Mr Lake depicted the Democratic candidate as a tough-minded realist rather than an anti-war politician. “That is not ‘cut and run and let’s just see what happens’,” Mr Lake said. “It seems to me a very responsible strategy.”
Highlighting a parallel with his first posting as assistant to Henry Cabot Lodge, a US ambassador in 1960s Saigon, he said: “It is common sense that we could not leave Vietnam successfully unless we left behind a government in Saigon that could govern successfully.
“It seems obvious in retrospect… in Iraq it’s the same problem.”
Deborah Haynes Baquba
London Times
November 5, 2008
Iraq -US soldiers at a gym on a base north of Baghdad halted their workout routines to watch a television screen as news broke that Barack Obama will be the next commander in chief.
One African American trooper cheered with excitement, while others at Forward Operating Base Warhorse were less impressed. They had hoped John McCain, a military veteran, would take over the reigns from President Bush.
Iraqis were also caught up in the election fever, with many rejoicing at the Obama triumph, hoping that it would mean a hastier exit for some 145,000 US troops still based in their country.

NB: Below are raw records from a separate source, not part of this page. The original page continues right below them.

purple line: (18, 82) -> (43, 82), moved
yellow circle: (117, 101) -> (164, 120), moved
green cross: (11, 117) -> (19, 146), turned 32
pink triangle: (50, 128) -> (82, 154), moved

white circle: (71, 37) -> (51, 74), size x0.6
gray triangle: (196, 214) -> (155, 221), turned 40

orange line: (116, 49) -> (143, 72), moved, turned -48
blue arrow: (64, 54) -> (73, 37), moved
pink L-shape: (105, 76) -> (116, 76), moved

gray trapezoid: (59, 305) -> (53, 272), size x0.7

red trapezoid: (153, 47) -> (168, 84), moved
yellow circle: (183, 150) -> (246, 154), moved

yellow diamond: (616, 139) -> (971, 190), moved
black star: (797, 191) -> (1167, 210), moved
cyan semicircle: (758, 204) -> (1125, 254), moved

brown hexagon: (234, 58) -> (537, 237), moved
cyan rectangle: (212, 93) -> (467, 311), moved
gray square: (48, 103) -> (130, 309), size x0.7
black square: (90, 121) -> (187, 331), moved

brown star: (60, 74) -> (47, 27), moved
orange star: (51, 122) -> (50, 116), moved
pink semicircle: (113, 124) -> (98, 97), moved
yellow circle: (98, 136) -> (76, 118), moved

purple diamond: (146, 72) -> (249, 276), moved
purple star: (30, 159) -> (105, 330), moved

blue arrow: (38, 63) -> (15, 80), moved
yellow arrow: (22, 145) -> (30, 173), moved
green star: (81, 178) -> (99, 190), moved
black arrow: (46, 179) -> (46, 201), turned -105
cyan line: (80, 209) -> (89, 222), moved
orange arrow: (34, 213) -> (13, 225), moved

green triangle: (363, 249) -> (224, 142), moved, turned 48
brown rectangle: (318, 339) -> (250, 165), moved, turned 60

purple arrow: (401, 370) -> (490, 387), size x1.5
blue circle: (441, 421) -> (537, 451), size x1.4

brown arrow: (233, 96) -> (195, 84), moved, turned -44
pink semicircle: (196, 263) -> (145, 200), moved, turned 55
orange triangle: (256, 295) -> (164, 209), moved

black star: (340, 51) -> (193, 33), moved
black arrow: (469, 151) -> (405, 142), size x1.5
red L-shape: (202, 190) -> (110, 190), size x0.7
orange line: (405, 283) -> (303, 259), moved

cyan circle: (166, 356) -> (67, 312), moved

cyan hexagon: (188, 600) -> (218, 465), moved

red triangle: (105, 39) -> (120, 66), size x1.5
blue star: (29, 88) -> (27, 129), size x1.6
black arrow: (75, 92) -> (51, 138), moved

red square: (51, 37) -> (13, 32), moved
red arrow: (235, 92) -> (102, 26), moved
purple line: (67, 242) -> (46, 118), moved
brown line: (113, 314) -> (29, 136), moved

The President-elect had promised during the campaign to withdraw all US combat forces from Iraq within 16 months after taking office.
“It’s really the time of change, like Mr Obama’s slogan,” said Mohammed Hassan Ahmed, a lawyer in the southern city of Basra. “Most important for us is what the changes will be for Iraq. I hope it will mean the withdrawal of US troops and the establishment of a good, diplomatic relationship between our two countries,” the 52-year-old added.